Segment Start: SUPPLIED DATA
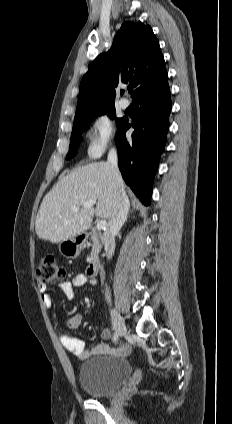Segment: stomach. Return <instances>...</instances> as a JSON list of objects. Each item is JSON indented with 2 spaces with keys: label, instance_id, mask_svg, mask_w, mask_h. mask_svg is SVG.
Wrapping results in <instances>:
<instances>
[{
  "label": "stomach",
  "instance_id": "1",
  "mask_svg": "<svg viewBox=\"0 0 232 424\" xmlns=\"http://www.w3.org/2000/svg\"><path fill=\"white\" fill-rule=\"evenodd\" d=\"M84 242L85 238L81 236L72 237L68 240L60 242L59 251L67 258H76L79 256Z\"/></svg>",
  "mask_w": 232,
  "mask_h": 424
}]
</instances>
Segment End: SUPPLIED DATA
EXERCISE OBJECTIVE | Would you retype the entries above in full, exactly as written, minus the pictures?

RESPONSE AREA |
Segment: stomach. Return <instances>...</instances> as a JSON list of objects. Each item is JSON indented with 2 spaces with keys: label, instance_id, mask_svg, mask_w, mask_h. mask_svg is SVG.
Wrapping results in <instances>:
<instances>
[{
  "label": "stomach",
  "instance_id": "1",
  "mask_svg": "<svg viewBox=\"0 0 232 424\" xmlns=\"http://www.w3.org/2000/svg\"><path fill=\"white\" fill-rule=\"evenodd\" d=\"M84 242L85 238L81 236L72 237L68 240L60 242L59 251L67 258H76L79 256Z\"/></svg>",
  "mask_w": 232,
  "mask_h": 424
}]
</instances>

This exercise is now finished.